* Aim of the task *
A faithful copy without images is required: write out all the records exactly.
=== Available data ===
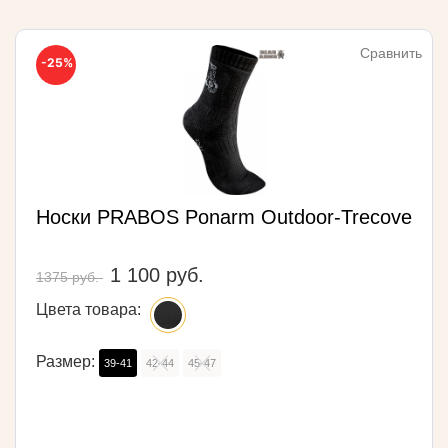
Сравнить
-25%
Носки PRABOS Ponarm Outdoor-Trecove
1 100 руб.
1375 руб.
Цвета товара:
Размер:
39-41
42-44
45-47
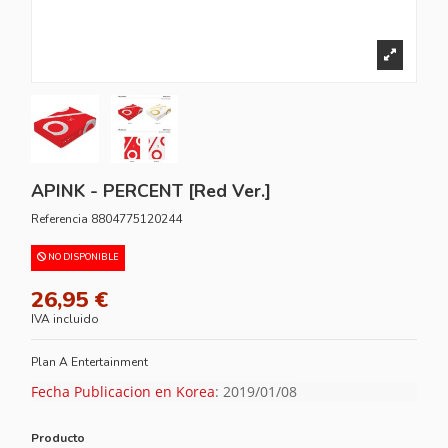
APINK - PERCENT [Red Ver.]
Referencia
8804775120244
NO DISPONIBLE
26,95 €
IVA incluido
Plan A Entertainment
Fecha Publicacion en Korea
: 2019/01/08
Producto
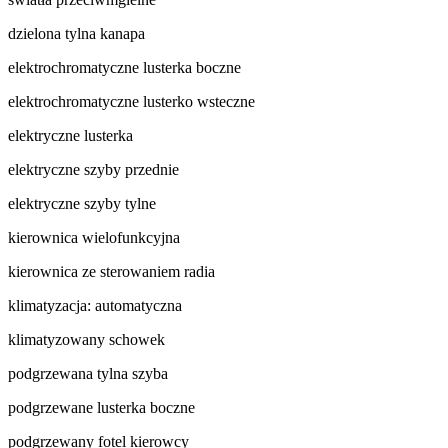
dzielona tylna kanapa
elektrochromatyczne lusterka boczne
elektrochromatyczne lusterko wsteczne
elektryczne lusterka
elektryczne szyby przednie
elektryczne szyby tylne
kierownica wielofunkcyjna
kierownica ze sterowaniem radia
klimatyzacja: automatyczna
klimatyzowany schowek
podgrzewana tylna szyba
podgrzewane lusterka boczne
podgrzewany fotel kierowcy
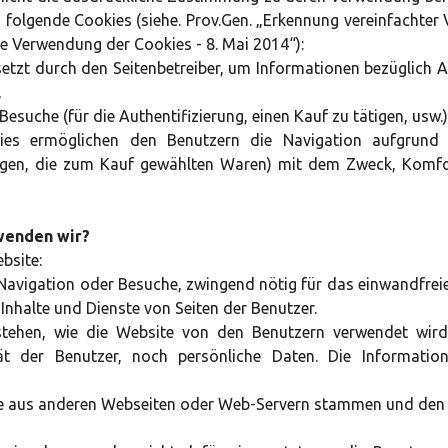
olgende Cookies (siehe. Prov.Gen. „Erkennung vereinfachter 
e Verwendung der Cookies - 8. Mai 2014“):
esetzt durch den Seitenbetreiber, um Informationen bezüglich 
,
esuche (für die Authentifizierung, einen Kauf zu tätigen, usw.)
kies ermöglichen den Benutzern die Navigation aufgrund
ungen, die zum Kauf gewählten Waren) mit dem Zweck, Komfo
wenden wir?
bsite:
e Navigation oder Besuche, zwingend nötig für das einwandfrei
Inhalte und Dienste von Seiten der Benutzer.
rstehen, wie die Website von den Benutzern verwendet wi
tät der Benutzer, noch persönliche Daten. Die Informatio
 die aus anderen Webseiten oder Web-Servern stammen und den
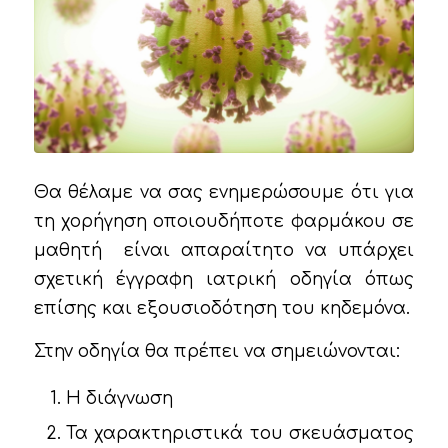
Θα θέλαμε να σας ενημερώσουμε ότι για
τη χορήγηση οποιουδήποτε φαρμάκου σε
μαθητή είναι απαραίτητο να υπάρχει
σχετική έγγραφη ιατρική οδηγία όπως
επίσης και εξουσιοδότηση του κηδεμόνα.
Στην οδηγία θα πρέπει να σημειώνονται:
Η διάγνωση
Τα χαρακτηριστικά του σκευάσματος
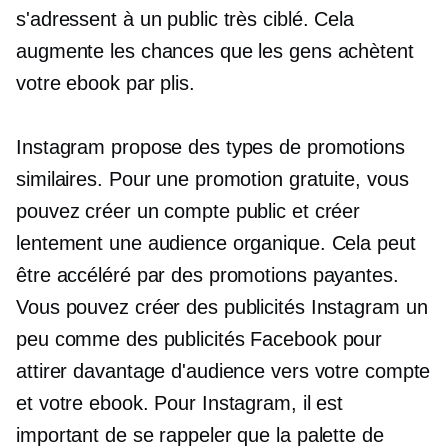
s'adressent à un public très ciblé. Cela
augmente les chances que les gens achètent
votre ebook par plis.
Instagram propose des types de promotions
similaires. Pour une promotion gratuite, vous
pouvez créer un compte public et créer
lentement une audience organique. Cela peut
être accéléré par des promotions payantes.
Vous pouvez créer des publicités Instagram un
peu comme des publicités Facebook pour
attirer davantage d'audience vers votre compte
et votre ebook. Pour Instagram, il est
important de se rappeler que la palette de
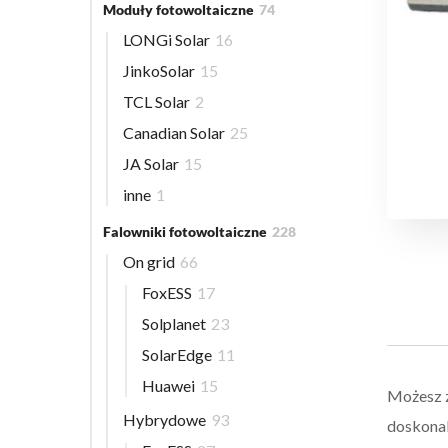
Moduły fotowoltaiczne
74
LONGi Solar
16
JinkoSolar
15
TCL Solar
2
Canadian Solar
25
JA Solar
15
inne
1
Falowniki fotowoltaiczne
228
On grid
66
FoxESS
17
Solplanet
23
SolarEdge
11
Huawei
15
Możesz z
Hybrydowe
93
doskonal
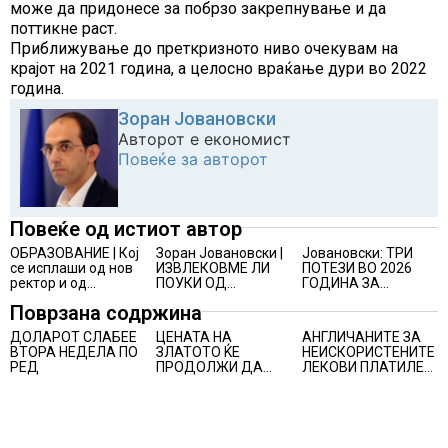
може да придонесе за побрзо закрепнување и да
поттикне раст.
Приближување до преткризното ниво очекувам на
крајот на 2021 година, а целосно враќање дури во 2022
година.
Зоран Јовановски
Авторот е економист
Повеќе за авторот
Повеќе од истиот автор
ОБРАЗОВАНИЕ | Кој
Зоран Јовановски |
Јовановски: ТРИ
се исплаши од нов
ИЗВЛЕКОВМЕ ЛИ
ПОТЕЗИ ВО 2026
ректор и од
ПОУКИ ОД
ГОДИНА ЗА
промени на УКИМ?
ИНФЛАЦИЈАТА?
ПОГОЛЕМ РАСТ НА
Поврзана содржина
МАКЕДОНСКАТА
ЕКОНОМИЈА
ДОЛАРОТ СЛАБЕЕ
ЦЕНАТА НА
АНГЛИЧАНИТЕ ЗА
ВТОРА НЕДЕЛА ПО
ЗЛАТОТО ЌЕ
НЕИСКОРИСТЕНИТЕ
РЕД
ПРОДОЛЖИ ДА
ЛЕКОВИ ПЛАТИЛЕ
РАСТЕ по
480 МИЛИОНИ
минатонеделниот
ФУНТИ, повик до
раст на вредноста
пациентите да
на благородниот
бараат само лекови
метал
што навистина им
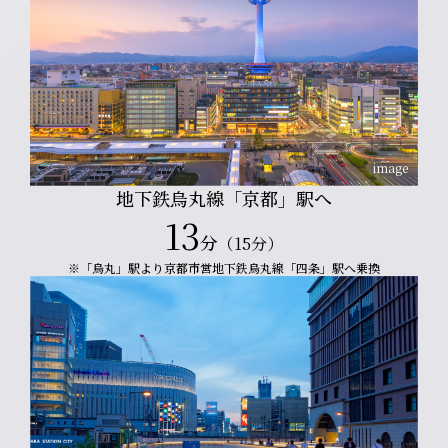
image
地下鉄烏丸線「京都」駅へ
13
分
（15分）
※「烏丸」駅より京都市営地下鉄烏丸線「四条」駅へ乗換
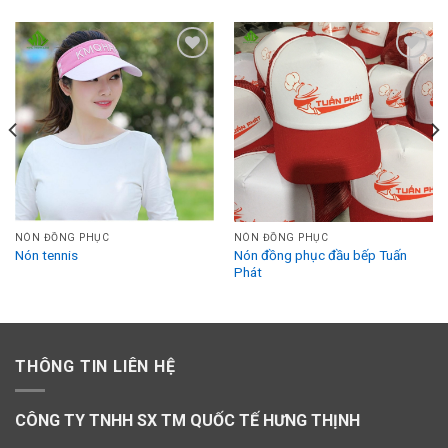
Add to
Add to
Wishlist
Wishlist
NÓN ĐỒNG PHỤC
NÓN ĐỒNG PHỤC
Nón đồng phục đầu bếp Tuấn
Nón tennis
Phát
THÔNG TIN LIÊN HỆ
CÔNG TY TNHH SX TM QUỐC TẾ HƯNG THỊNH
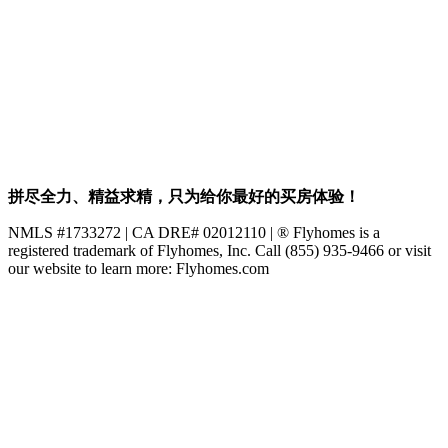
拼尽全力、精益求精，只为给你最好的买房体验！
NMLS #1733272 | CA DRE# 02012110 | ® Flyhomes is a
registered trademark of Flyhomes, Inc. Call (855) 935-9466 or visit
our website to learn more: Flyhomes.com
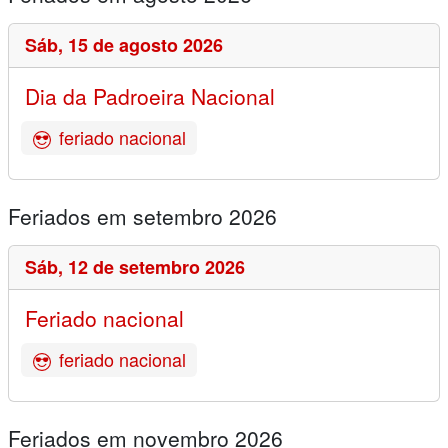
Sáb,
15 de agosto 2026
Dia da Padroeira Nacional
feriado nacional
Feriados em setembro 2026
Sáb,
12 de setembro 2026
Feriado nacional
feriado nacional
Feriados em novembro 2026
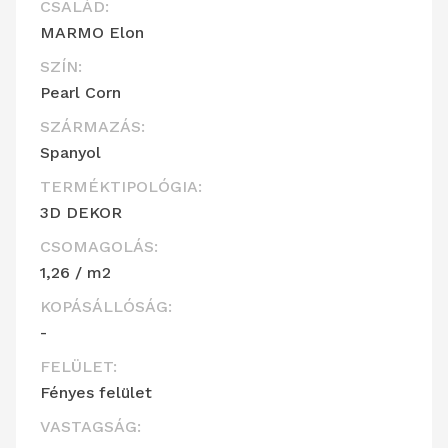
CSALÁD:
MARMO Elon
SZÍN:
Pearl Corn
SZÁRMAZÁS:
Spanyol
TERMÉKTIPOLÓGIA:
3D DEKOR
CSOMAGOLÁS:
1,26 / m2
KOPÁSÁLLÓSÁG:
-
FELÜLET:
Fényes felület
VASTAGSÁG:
===
* Response *
Сравнить
-25%
Носки PRABOS Ponarm Outdoor-Trecove
1 100 руб.
1375 руб.
Цвета товара:
Размер:
39-41
42-44
45-47
APINK - PERCENT [Red Ver.]
Referencia
8804775120244
NO DISPONIBLE
26,95 €
IVA incluido
Plan A Entertainment
Fecha Publicacion en Korea
: 2019/01/08
Producto
dzielona tylna kanapa
elektrochromatyczne lusterka boczne
elektrochromatyczne lusterko wsteczne
elektryczne lusterka
elektryczne szyby przednie
elektryczne szyby tylne
kierownica wielofunkcyjna
kierownica ze sterowaniem radia
klimatyzacja: automatyczna
klimatyzowany schowek
podgrzewana tylna szyba
podgrzewane lusterka boczne
podgrzewany fotel kierowcy
olgende Cookies (siehe. Prov.Gen. „Erkennung vereinfachter 
e Verwendung der Cookies - 8. Mai 2014“):
esetzt durch den Seitenbetreiber, um Informationen bezüglich 
,
esuche (für die Authentifizierung, einen Kauf zu tätigen, usw.)
kies ermöglichen den Benutzern die Navigation aufgrund
ungen, die zum Kauf gewählten Waren) mit dem Zweck, Komfo
wenden wir?
bsite:
e Navigation oder Besuche, zwingend nötig für das einwandfrei
Inhalte und Dienste von Seiten der Benutzer.
rstehen, wie die Website von den Benutzern verwendet wi
tät der Benutzer, noch persönliche Daten. Die Informatio
 die aus anderen Webseiten oder Web-Servern stammen und den
Θα θέλαμε να σας ενημερώσουμε ότι για
τη χορήγηση οποιουδήποτε φαρμάκου σε
μαθητή είναι απαραίτητο να υπάρχει
σχετική έγγραφη ιατρική οδηγία όπως
επίσης και εξουσιοδότηση του κηδεμόνα.
Στην οδηγία θα πρέπει να σημειώνονται:
Η διάγνωση
Τα χαρακτηριστικά του σκευάσματος
s'adressent à un public très ciblé. Cela
augmente les chances que les gens achètent
votre ebook par plis.
Instagram propose des types de promotions
similaires. Pour une promotion gratuite, vous
pouvez créer un compte public et créer
lentement une audience organique. Cela peut
être accéléré par des promotions payantes.
Vous pouvez créer des publicités Instagram un
peu comme des publicités Facebook pour
attirer davantage d'audience vers votre compte
et votre ebook. Pour Instagram, il est
important de se rappeler que la palette de
Moduły fotowoltaiczne
74
LONGi Solar
16
JinkoSolar
15
TCL Solar
2
Canadian Solar
25
JA Solar
15
inne
1
Falowniki fotowoltaiczne
228
On grid
66
FoxESS
17
Solplanet
23
SolarEdge
11
Huawei
15
Możesz z
Hybrydowe
93
doskonal
може да придонесе за побрзо закрепнување и да
поттикне раст.
Приближување до преткризното ниво очекувам на
крајот на 2021 година, а целосно враќање дури во 2022
година.
Зоран Јовановски
Авторот е економист
Повеќе за авторот
Повеќе од истиот автор
ОБРАЗОВАНИЕ | Кој
Зоран Јовановски |
Јовановски: ТРИ
се исплаши од нов
ИЗВЛЕКОВМЕ ЛИ
ПОТЕЗИ ВО 2026
ректор и од
ПОУКИ ОД
ГОДИНА ЗА
промени на УКИМ?
ИНФЛАЦИЈАТА?
ПОГОЛЕМ РАСТ НА
Поврзана содржина
МАКЕДОНСКАТА
ЕКОНОМИЈА
ДОЛАРОТ СЛАБЕЕ
ЦЕНАТА НА
АНГЛИЧАНИТЕ ЗА
ВТОРА НЕДЕЛА ПО
ЗЛАТОТО ЌЕ
НЕИСКОРИСТЕНИТЕ
РЕД
ПРОДОЛЖИ ДА
ЛЕКОВИ ПЛАТИЛЕ
РАСТЕ по
480 МИЛИОНИ
минатонеделниот
ФУНТИ, повик до
раст на вредноста
пациентите да
на благородниот
бараат само лекови
метал
што навистина им
image
地下鉄烏丸線「京都」駅へ
13
分
（15分）
※「烏丸」駅より京都市営地下鉄烏丸線「四条」駅へ乗換
Add to
Add to
Wishlist
Wishlist
NÓN ĐỒNG PHỤC
NÓN ĐỒNG PHỤC
Nón đồng phục đầu bếp Tuấn
Nón tennis
Phát
THÔNG TIN LIÊN HỆ
CÔNG TY TNHH SX TM QUỐC TẾ HƯNG THỊNH
拼尽全力、精益求精，只为给你最好的买房体验！
NMLS #1733272 | CA DRE# 02012110 | ® Flyhomes is a
registered trademark of Flyhomes, Inc. Call (855) 935-9466 or visit
our website to learn more: Flyhomes.com
Sáb,
15 de agosto 2026
Dia da Padroeira Nacional
feriado nacional
Feriados em setembro 2026
Sáb,
12 de setembro 2026
Feriado nacional
feriado nacional
Feriados em novembro 2026
CSALÁD:
MARMO Elon
SZÍN:
Pearl Corn
SZÁRMAZÁS:
Spanyol
TERMÉKTIPOLÓGIA:
3D DEKOR
CSOMAGOLÁS:
1,26 / m2
KOPÁSÁLLÓSÁG:
-
FELÜLET:
Fényes felület
VASTAGSÁG:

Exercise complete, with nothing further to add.